W3C

– DRAFT –
Dataset Exchange Working Group Teleconference

17 June 2020

Attendees

Present
AndreaPerego, PWinstanley_, riccardoAlbertoni
Regrets
SimonCox
Chair
RiccardoAlbertoni
Scribe
PWinstanley_

Meeting minutes

<riccardoAlbertoni> PROPOSED: approve last meeting minutes https://‌www.w3.org/‌2020/‌06/‌03-dxwgdcat-minutes

<riccardoAlbertoni> +1

<AndreaPerego> +1

+1

Resolution: approve last meeting minutes https://‌www.w3.org/‌2020/‌06/‌03-dxwgdcat-minutes

<riccardoAlbertoni> https://‌www.w3.org/‌2017/‌dxwg/‌wiki/‌Meetings:Telecon2020.06.17

versioning

<riccardoAlbertoni> https://‌github.com/‌w3c/‌dxwg/‌issues/‌89

riccardoAlbertoni: issue #89 - version delta
… in the last meeting we discussed a lot but didn't come to a clear conclusion
… I am proposing that we use adms:versionNotes

<AndreaPerego> +1

<riccardoAlbertoni> Proposed: Consider adms:versionNotes as a working solution for expressing textual description of the version delta.

<AndreaPerego> +1

riccardoAlbertoni: principally because it does not imply any entailments. It is a good flexible starting point

<riccardoAlbertoni> +1

+1

<riccardoAlbertoni> resolve:Consider adms:versionNotes as a working solution for expressing textual description of the version delta.

Resolution: Consider adms:versionNotes as a working solution for expressing textual description of the version delta.

<riccardoAlbertoni> https://‌github.com/‌w3c/‌dxwg/‌issues/‌91 Version release date

riccardoAlbertoni: version release date -
… we need to have some mapping between dcterms and prof
… we had already included dc:modified
… what are the feelings about dc:issued?

AndreaPerego: I think we should start with the simple solution, in the absence of a motivating use case
… until we have a good use case then we should not tie ourselves to anything . a version of a dataset is a dataset

riccardoAlbertoni: so you agree with adopting dct:created ... assuming that each time a new version is created it is a new dataset

AndreaPerego: perhaps the idea was to have a creation date with the initiation of the dataset, then a version for each publication. Until there is something tangible, using the same properties means that it is like another dataset. Using this approach we are not explicitly providing a solution for a release date

riccardoAlbertoni: one discussion related to the one you are trying is the PAV which distinguishes between two types of version - one for long-standing entities and another for more short-lived ones
… since one of the driving ideas I was following was to make DCAT a lingua franca, I wonder if we need to distinguish between long-standing assets and shorter lived assets

AndreaPerego_: we need a use case.

<riccardoAlbertoni> https://‌docs.google.com/‌spreadsheets/‌d/‌1kOp810ep3gQ2iezVXH-abX2q2QubqxNmyJ2bcX6WAFw/‌edit?usp=sharing

AndreaPerego_: for the time-being we assume that a version of a dataset is another dataset. Without a use case it is difficult to know how to handle this point

riccardoAlbertoni: To explain why I am dealing with this type of issue, 2 of the most powerful vocabularies about versioning make this distinction (long-lived vs short-lived) and so perhaps it is an implicit requirement
… we could ignore fine-tuning but we lose expressivity. We need to think about the need to be able to map a vocab like PAV to DCAT
… So, although we don't have a formal requirement, my concern is that we should be able to map these vocabularies.
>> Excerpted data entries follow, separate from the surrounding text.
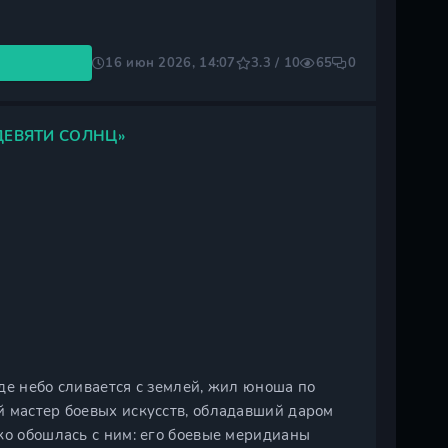
16 июн 2026, 14:07
3.3 / 10
65
0
ДЕВЯТИ СОЛНЦ»
де небо сливается с землей, жил юноша по
й мастер боевых искусств, обладавший даром
ко обошлась с ним: его боевые меридианы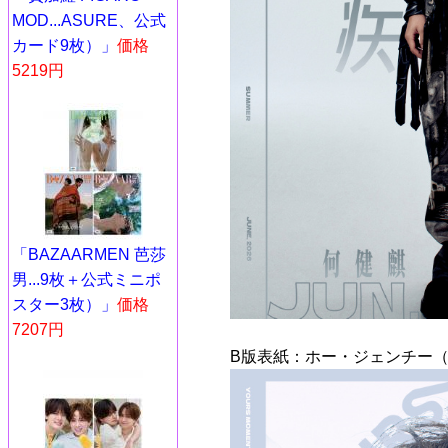
MOD...ASURE、公式
カード9枚）」
価格
5219円
「BAZAARMEN 芭莎
男...9枚＋公式ミニポ
スター3枚）」
価格
7207円
B版表紙：ホー・ジェンチー（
AndreaPerego: I understand the point, but I'm still concerned about addressing this in DCAT without a statement about how and why we are doing this. Perhaps it is just to get alignment with PAV or Version
… so perhaps it is an alignment issue rather than an extension of DCAT

PWinstanley_: there is already a link to Prov and use thing like wasGeneratedBy

riccardoAlbertoni: the PAV shows how dct:isVersionOf is the prop that links something that is not version with something that it.... this kind of property occurs in so many places it makes it difficult to actually find the actual version that an entity is. We need something that is explicit

AndreaPerego: so we can provide something simple in DCAT and if that is not enough we can direct users to PAV or other version vocabularies

riccardoAlbertoni: I think that if you provide only the simplest thing you are providing something that is not very useful/useable
… This isn't an issue that we absolutely need to deal with , but we risk providing a solution that is not really satisfactory - but it depends on what kind of user you have in mind. Simple annotation of the next version, then that simple case is enough, but with the need to know the most recent version then something more sophisticated is needed

AndreaPerego: I agree that the key information needed is whether a version is the most recent or not.
… I think with the prof and adms properties we can cover things like next and last. This is ok for the use cases that I can figure out, but there may be some that cannot be covered by this. For the time-being I think that what we have from dc and adms could be enough

riccardoAlbertoni: the relation which is the pointer to the latest version - what does that point to? there needs to be an update to earlier versions at publication time

AndreaPerego: if there is a URL pointing to the latest version, then that is OK, but otherwise there is a need to have updates
… so we need to distinguish between a vocabulary requirement and an implementation approach
… this is something from DWBP

riccardoAlbertoni: there needs to be a property that returns the latest version without assuming anything about versioning practice
… my hunch is that if we don't want to enter into this best practice we need a more complex solution
… each time the version is updated the prev relationship needs to be entered to the previous version

AndreaPerego: the unversioned entity always corresponds to the most recent?
… this is about the ways of publishing data. It is platform-dependent. Otherwise it has to be done another way
… zenodo has a mechanism for providing a list of previous versions
… but in this case it is related to the publication mechanism

riccardoAlbertoni: you can cover both approaches with the same vocabulary

AndreaPerego: in CKAN I don't think this is possible

AndreaPerego: so there is no single option. PAV would fit with some platforms; adms into others
… so instead of mandating a single approach we can show alternatives and people can select depending on the data publishing platform

AndreaPerego: I know use cases where conceptually this relationship wouldn't work
… gathering data for a specific purpose, what may happen is that the approach may change from year to year. So they are different datasets because the survey approach changed from year to year
… so it is important to know that datasets are related, but they are not versions of the same entity because of the survey changes. Nevertheless I would still want to know the latest version

PWinstanley_: we need to keep a broad approach that will allow the versioning of any of the main classes of DCAT

riccardoAlbertoni: one possible approach is to describe the cases that AndreaPerego was suggesting and see how different vocabs measure up

AndreaPerego: we are not going to address versioning in detail, we are going to deal with a subset - but we can refer to other vocabularies whilst looking at the subset of cases
… we can provide pointers to other vocabularies

AndreaPerego: prov is powerful but the same thing can be said in different ways.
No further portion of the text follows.